Strandall v. Alaska Lumber Co.

73 Wash. 67 | Wash. | 1913

Mount, J.

The plaintiff recovered a judgment against the defendant in the court below on account of a balance found due from the defendant to the plaintiff from the sale of two carloads of lumber. The defendant has appealed.

But one question is presented upon this appeal. It is argued by the appellant that the superior court of Whatcom county was without jurisdiction to try the case.

It is conceded that the defendant is a domestic corporation, having its principal place of business in King county. None of its officers reside in Whatcom county, where the case was brought. The defendant sent an agent to Whatcom county where the plaintiff lived to purchase lumber. This agent purchased two carloads of lumber which were then located in the respondent’s mill yard in WTiatcom county. A contract was entered into therefor. Thereafter, plaintiff loaded the lumber upon cars in accordance with the contract and shipped the lumber out of the state upon order of the defendant. *68Previous to this time, the defendant had purchased other lumber from the plaintiff in carload lots, which was shipped out of the state in the same way.

The complaint alleged, among other things:

“That the cause of action arose in Whatcom county and the defendant transacted business at the time the same arose in said Whatcom county.”

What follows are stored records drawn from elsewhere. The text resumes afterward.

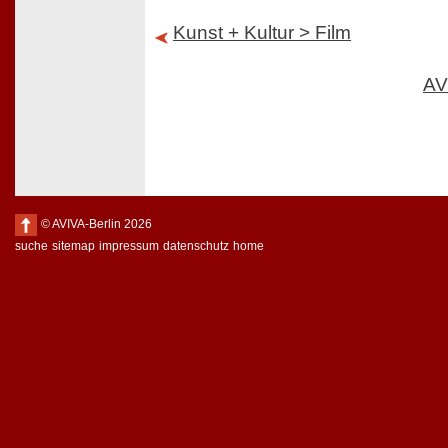
Kunst + Kultur > Film
AV
© AVIVA-Berlin 2026
suche
sitemap
impressum
datenschutz
home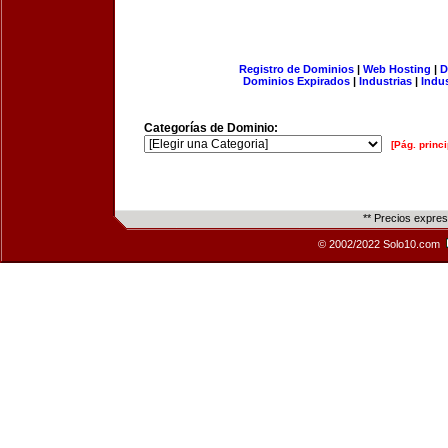
Registro de Dominios
|
Web Hosting
|
D
Dominios Expirados
|
Industrias
|
Indu
Categorías de Dominio:
[Pág. princi
** Precios expre
© 2002/2022 Solo10.com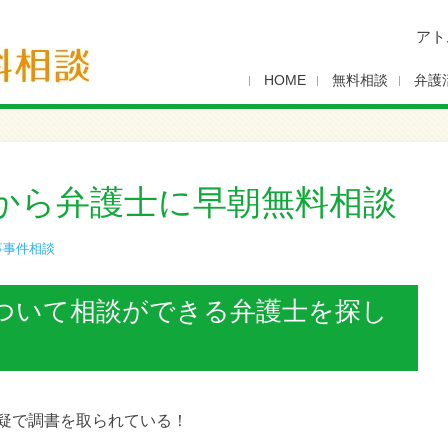
アト
HOME
無料相談
弁護
から弁護士に早朝無料相談
事事件相談
ついて相談ができる弁護士を探し
疑で調書を取られている！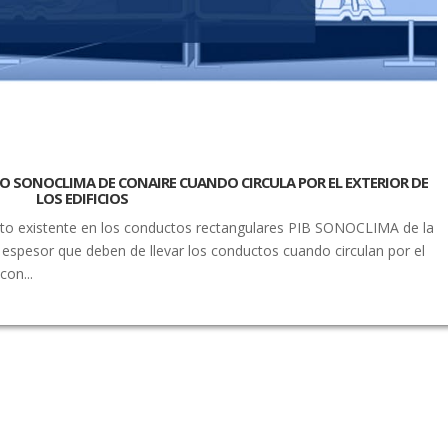
O SONOCLIMA DE CONAIRE CUANDO CIRCULA POR EL EXTERIOR DE
LOS EDIFICIOS
ento existente en los conductos rectangulares PIB SONOCLIMA de la
 espesor que deben de llevar los conductos cuando circulan por el
con...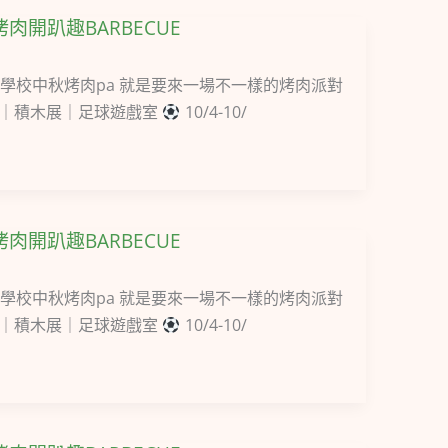
烤肉開趴趣BARBECUE
學校中秋烤肉pa 就是要來一場不一樣的烤肉派對
驗｜積木展｜足球遊戲室
10/4-10/
烤肉開趴趣BARBECUE
學校中秋烤肉pa 就是要來一場不一樣的烤肉派對
驗｜積木展｜足球遊戲室
10/4-10/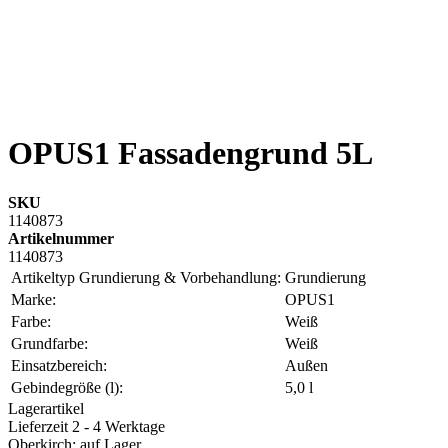
OPUS1 Fassadengrund 5L
SKU
1140873
Artikelnummer
1140873
Artikeltyp Grundierung & Vorbehandlung:
Grundierung
Marke:
OPUS1
Farbe:
Weiß
Grundfarbe:
Weiß
Einsatzbereich:
Außen
Gebindegröße (l):
5,0 l
Lagerartikel
Lieferzeit 2 - 4 Werktage
Oberkirch: auf Lager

The statute ítem. & Bal. Code, § 206, provides as follows:

“An action against a corporation may be brought in any county where the corporation transacts business or transacted business at the time the cause of action arose; or in any county where the corporation has an office for the transaction of business or any person resides upon whom process may be served against such corporation, unless otherwise provided in this code.”

It is argued, in substance, by the defendant, that the purchase of the lumber from the plaintiff in Whatcom county is not transacting business in that county, within the meaning of the statute.

Prior to the year 1909, the statute provided:

“An action against a corporation may be brought in any county where the corporation has an office for the transaction of business, or any person resides upon whom process may be served against such corporation.” Ballinger’s Code, § 4854.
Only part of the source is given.